Department of Environmental Microbiology, Helmholtz Centre for Environmental Research-UFZ GmbH, Leipzig, Germany.
GFZ German Research Centre for Geosciences, Section Geomicrobiology, Potsdam, Germany.
Mol Ecol Resour. 2023 Jul;23(5):1066-1076. doi: 10.1111/1755-0998.13776. Epub 2023 Mar 20.
As most eukaryotic genomes are yet to be sequenced, the mechanisms underlying their contribution to different ecosystem processes remain untapped. Although approaches to recovering Prokaryotic genomes have become common in genome biology, few studies have tackled the recovery of eukaryotic genomes from metagenomes. This study assessed the reconstruction of microbial eukaryotic genomes using 6000 metagenomes from terrestrial and some transition environments using the EukRep pipeline. Only 215 metagenomic libraries yielded eukaryotic bins. From a total of 447 eukaryotic bins recovered 197 were classified at the phylum level. Streptophytes and fungi were the most represented clades with 83 and 73 bins, respectively. More than 78% of the obtained eukaryotic bins were recovered from samples whose biomes were classified as host-associated, aquatic, and anthropogenic terrestrial. However, only 93 bins were taxonomically assigned at the genus level and 17 bins at the species level. Completeness and contamination estimates were obtained for a total of 193 bins and consisted of 44.64% (σ = 27.41%) and 3.97% (σ = 6.53%), respectively. Micromonas commoda was the most frequent taxon found while Saccharomyces cerevisiae presented the highest completeness, probably because more reference genomes are available. Current measures of completeness are based on the presence of single-copy genes. However, mapping of the contigs from the recovered eukaryotic bins to the chromosomes of the reference genomes showed many gaps, suggesting that completeness measures should also include chromosome coverage. Recovering eukaryotic genomes will benefit significantly from long-read sequencing, development of tools for dealing with repeat-rich genomes, and improved reference genomes databases.

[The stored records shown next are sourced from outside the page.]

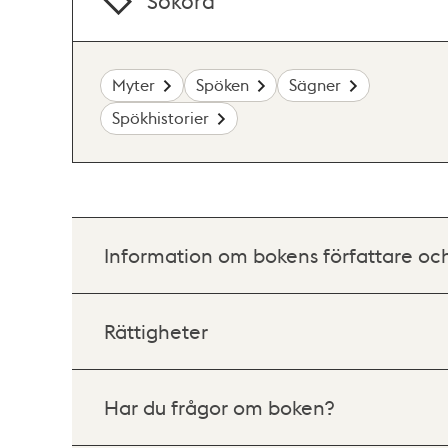
Sökord
Myter
Spöken
Sägner
Spökhistorier
Information om bokens författare oc
Rättigheter
Har du frågor om boken?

由于大多数真核生物基因组尚未测序,因此它们对不同生态系统过程的贡献机制仍未被开发。尽管从基因组生物学中已经普遍采用了恢复原核生物基因组的方法,但很少有研究从宏基因组中解决真核生物基因组的恢复问题。本研究使用 6000 个陆地和一些过渡环境的宏基因组,通过 EukRep 管道评估了微生物真核生物基因组的重建。只有 215 个宏基因组文库产生了真核生物类群。从总共恢复的 447 个真核生物类群中,有 197 个被分类为门水平。有丝分裂植物和真菌是最具代表性的分支,分别有 83 和 73 个类群。从被分类为宿主相关、水生和人为陆地的生物群落的样本中,获得了超过 78%的获得的真核生物类群。然而,只有 93 个类群在分类学上被分配到属水平,17 个类群被分配到种水平。共获得了 193 个类群的完整性和污染估计值,分别为 44.64%(σ=27.41%)和 3.97%(σ=6.53%)。最常见的分类单元是 Micromonas commoda,而 Saccharomyces cerevisiae 则具有最高的完整性,这可能是因为有更多的参考基因组可用。目前的完整性度量标准基于单拷贝基因的存在。然而,将从恢复的真核生物类群中获得的基因序列映射到参考基因组的染色体上,发现了许多缺口,这表明完整性度量标准还应包括染色体覆盖度。从长读测序、开发处理富含重复序列的基因组的工具以及改进参考基因组数据库中,将极大地受益于真核生物基因组的恢复。